Segment Open

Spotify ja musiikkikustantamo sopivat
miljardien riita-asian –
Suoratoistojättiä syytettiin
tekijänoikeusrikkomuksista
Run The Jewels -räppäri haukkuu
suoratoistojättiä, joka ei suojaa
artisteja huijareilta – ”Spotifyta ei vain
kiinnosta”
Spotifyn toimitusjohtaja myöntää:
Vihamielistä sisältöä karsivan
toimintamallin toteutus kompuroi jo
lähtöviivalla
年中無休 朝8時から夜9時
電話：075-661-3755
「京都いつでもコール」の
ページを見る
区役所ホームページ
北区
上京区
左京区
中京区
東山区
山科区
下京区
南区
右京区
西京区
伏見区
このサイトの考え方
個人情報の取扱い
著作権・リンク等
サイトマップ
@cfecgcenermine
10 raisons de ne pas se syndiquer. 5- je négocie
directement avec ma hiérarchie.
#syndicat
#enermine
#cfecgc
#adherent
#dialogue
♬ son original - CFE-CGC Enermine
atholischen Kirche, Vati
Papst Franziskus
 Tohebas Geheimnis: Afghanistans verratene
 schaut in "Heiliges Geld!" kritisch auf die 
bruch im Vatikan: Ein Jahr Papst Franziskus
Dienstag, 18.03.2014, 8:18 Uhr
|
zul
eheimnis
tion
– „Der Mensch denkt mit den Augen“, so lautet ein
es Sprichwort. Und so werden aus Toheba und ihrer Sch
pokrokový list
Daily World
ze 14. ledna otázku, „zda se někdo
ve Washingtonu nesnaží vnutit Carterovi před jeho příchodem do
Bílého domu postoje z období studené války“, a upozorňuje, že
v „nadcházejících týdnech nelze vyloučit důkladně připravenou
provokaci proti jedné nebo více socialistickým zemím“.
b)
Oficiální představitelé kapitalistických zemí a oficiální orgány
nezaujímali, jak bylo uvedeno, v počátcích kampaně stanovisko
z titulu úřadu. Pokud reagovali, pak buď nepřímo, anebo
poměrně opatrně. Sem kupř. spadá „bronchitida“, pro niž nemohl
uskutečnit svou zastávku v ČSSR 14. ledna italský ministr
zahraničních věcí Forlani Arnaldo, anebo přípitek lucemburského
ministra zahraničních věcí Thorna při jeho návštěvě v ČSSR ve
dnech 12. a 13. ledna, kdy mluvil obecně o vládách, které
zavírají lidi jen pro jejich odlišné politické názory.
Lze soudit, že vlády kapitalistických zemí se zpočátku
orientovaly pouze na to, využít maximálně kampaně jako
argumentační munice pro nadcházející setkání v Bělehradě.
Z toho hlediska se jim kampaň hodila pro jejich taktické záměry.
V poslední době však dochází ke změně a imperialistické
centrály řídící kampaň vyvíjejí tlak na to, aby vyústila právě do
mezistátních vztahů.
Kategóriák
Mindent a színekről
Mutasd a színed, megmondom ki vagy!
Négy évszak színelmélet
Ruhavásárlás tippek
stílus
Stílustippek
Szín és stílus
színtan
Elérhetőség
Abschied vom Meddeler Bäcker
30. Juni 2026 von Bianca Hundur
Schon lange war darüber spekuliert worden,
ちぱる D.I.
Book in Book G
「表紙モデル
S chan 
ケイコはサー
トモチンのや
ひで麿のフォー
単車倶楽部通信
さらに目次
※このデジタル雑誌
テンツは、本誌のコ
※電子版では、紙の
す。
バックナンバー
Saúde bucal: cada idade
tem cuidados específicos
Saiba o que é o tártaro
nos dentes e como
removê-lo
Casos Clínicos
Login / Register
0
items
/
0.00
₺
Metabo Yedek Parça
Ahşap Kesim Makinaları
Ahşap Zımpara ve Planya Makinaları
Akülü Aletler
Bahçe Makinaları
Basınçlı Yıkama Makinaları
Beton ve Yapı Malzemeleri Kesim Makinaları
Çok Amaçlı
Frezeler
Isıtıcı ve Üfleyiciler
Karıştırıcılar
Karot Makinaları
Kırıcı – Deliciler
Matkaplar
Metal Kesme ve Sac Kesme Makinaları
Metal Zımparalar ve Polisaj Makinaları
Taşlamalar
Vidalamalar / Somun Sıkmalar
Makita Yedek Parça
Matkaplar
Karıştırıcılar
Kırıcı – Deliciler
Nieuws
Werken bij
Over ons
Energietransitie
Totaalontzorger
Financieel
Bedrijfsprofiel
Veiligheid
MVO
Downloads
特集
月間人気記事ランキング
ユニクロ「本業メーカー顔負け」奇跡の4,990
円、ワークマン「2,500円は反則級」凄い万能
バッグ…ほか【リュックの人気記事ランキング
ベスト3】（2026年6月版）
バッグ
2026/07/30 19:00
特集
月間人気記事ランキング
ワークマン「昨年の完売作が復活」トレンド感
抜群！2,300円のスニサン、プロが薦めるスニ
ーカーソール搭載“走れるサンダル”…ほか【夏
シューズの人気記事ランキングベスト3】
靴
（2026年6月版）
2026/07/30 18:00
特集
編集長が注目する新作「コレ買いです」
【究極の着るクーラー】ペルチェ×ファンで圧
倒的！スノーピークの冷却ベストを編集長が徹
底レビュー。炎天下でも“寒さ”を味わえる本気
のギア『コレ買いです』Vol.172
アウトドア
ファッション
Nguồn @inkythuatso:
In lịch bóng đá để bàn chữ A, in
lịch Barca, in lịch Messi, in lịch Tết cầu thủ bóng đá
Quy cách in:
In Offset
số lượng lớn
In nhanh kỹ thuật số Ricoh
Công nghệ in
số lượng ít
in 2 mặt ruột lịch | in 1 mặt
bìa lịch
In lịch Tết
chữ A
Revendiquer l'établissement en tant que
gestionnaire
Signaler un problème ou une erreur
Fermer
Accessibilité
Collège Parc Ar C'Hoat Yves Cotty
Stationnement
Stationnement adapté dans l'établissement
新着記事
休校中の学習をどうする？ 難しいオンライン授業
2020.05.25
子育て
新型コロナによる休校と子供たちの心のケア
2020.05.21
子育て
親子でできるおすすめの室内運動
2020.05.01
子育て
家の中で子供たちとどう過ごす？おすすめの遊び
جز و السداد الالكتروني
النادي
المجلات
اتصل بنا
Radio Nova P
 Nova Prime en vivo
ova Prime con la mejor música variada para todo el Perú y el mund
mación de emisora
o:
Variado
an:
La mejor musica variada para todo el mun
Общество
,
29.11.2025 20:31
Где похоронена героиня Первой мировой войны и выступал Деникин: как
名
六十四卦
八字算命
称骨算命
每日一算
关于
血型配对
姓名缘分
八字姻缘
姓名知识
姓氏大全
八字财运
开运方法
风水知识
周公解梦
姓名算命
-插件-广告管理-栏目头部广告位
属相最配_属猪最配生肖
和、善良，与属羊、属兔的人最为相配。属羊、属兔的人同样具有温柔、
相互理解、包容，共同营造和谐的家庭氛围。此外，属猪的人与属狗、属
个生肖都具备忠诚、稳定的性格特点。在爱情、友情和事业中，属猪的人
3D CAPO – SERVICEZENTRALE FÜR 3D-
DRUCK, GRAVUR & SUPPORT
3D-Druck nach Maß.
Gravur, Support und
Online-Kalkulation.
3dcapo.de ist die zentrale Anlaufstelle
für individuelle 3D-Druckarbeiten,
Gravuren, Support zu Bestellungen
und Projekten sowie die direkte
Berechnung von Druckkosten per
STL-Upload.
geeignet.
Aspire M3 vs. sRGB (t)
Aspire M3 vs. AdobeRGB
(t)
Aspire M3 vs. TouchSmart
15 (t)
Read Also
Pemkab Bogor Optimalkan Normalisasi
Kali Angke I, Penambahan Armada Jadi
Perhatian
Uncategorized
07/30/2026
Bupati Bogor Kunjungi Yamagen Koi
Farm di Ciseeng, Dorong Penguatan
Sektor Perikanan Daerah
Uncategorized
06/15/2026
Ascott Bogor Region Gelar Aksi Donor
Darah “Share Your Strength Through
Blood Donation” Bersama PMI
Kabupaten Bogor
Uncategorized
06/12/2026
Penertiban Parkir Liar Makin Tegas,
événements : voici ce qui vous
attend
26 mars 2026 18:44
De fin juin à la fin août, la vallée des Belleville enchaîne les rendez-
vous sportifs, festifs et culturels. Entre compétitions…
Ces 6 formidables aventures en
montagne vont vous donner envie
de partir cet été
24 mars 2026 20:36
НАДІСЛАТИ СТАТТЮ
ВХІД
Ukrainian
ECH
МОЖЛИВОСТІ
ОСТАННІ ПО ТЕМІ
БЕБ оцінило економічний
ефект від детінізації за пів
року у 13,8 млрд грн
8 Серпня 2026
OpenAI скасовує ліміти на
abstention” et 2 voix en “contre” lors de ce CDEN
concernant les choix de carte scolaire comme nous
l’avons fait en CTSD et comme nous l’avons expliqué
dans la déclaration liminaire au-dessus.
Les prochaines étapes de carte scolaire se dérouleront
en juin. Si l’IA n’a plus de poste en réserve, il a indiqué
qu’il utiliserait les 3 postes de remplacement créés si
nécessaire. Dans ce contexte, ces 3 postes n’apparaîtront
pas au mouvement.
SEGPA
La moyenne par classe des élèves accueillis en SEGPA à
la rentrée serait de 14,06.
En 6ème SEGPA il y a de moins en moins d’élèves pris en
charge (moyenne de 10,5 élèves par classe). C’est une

Segment Closed

[Exercise instructions] Above are the records; copy exactly the lines from the line with "家の中で子供たちとどう過ごす？おすすめの遊び" through the line with "Ascott Bogor Region Gelar Aksi Donor", both included.

[Answer area]
家の中で子供たちとどう過ごす？おすすめの遊び
جز و السداد الالكتروني
النادي
المجلات
اتصل بنا
Radio Nova P
 Nova Prime en vivo
ova Prime con la mejor música variada para todo el Perú y el mund
mación de emisora
o:
Variado
an:
La mejor musica variada para todo el mun
Общество
,
29.11.2025 20:31
Где похоронена героиня Первой мировой войны и выступал Деникин: как
名
六十四卦
八字算命
称骨算命
每日一算
关于
血型配对
姓名缘分
八字姻缘
姓名知识
姓氏大全
八字财运
开运方法
风水知识
周公解梦
姓名算命
-插件-广告管理-栏目头部广告位
属相最配_属猪最配生肖
和、善良，与属羊、属兔的人最为相配。属羊、属兔的人同样具有温柔、
相互理解、包容，共同营造和谐的家庭氛围。此外，属猪的人与属狗、属
个生肖都具备忠诚、稳定的性格特点。在爱情、友情和事业中，属猪的人
3D CAPO – SERVICEZENTRALE FÜR 3D-
DRUCK, GRAVUR & SUPPORT
3D-Druck nach Maß.
Gravur, Support und
Online-Kalkulation.
3dcapo.de ist die zentrale Anlaufstelle
für individuelle 3D-Druckarbeiten,
Gravuren, Support zu Bestellungen
und Projekten sowie die direkte
Berechnung von Druckkosten per
STL-Upload.
geeignet.
Aspire M3 vs. sRGB (t)
Aspire M3 vs. AdobeRGB
(t)
Aspire M3 vs. TouchSmart
15 (t)
Read Also
Pemkab Bogor Optimalkan Normalisasi
Kali Angke I, Penambahan Armada Jadi
Perhatian
Uncategorized
07/30/2026
Bupati Bogor Kunjungi Yamagen Koi
Farm di Ciseeng, Dorong Penguatan
Sektor Perikanan Daerah
Uncategorized
06/15/2026
Ascott Bogor Region Gelar Aksi Donor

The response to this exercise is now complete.